Hi Ravi - I'll let some of my more technical folks chime in, but we do a bunch with RDF and have found every triplestore we've tried very limited in handling transactions. Reading and writing at the same time causes a deadlock that's a mess to keep clean. So, we went back where we started and created a triplestore using SQL with big tables of triples. We cheat a little bit with a fourth column for ID and a fifth that helps speed up blank node searching. This has helped us avoid these transactional problems we were having, and the performance is quite good for ingest.

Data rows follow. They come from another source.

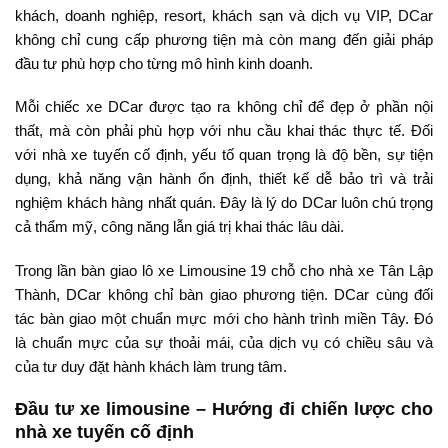
khách, doanh nghiệp, resort, khách sạn và dịch vụ VIP, DCar
không chỉ cung cấp phương tiện mà còn mang đến giải pháp
đầu tư phù hợp cho từng mô hình kinh doanh.
Mỗi chiếc xe DCar được tạo ra không chỉ để đẹp ở phần nội
thất, mà còn phải phù hợp với nhu cầu khai thác thực tế. Đối
với nhà xe tuyến cố định, yếu tố quan trọng là độ bền, sự tiện
dụng, khả năng vận hành ổn định, thiết kế dễ bảo trì và trải
nghiệm khách hàng nhất quán. Đây là lý do DCar luôn chú trọng
cả thẩm mỹ, công năng lẫn giá trị khai thác lâu dài.
Trong lần bàn giao lô xe Limousine 19 chỗ cho nhà xe Tân Lập
Thành, DCar không chỉ bàn giao phương tiện. DCar cùng đối
tác bàn giao một chuẩn mực mới cho hành trình miền Tây. Đó
là chuẩn mực của sự thoải mái, của dịch vụ có chiều sâu và
của tư duy đặt hành khách làm trung tâm.
Đầu tư xe limousine – Hướng đi chiến lược cho
nhà xe tuyến cố định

Most of our searching is done by stuffing the triples into solr in a JSON format, so we don't rely on the backend data store for that much. We also sync the SQL triples to Allegrograph in case we need deeper SPARQL things, but we're thinking of shedding this from our architecture.
Declan
-----Original Message-----
From: Code for Libraries [mailto:[log in to unmask]] On Behalf Of Ravi Shankar
Sent: Tuesday, May 29, 2012 12:12 AM
To: [log in to unmask]
Subject: [CODE4LIB] triple stores ???
We (DLSS at Stanford Libraries) are planning to use a triple store for storing and retrieving annotations (in RDF) on digital objects. We are currently looking at open-source triple stores such as 4store, Virtuoso, Jena SDB and Mulgara. Are you currently using a triple store or contemplating on using one? How would you evaluate 'your' triple store along the lines of 1) ease of setup, 2) scalability, 3) query performance, 3) bulk load performance, 4) access api, 5) documentation and 6) community support?
Highly appreciate your thoughts, ideas and suggestions.